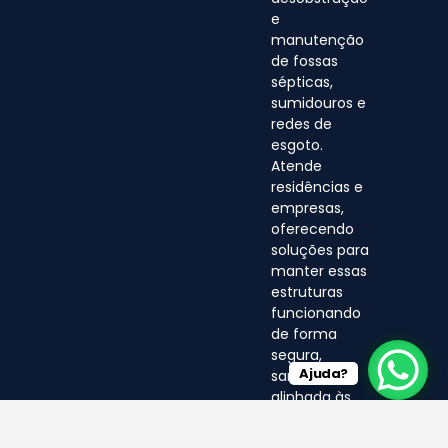
e
manutenção
de fossas
sépticas,
sumidouros e
redes de
esgoto.
Atende
residências e
empresas,
oferecendo
soluções para
manter essas
estruturas
funcionando
de forma
segura,
Ajuda?
sanitária e
alinhada às
normas
ambientais.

+--

• _TASK TO COMPLETE_: When you repeat the records, reproduce each line exactly and drop the images.

• _OUTPUT BELOW_:
e
manutenção
de fossas
sépticas,
sumidouros e
redes de
esgoto.
Atende
residências e
empresas,
oferecendo
soluções para
manter essas
estruturas
funcionando
de forma
segura,
Ajuda?
sanitária e
alinhada às
normas
ambientais.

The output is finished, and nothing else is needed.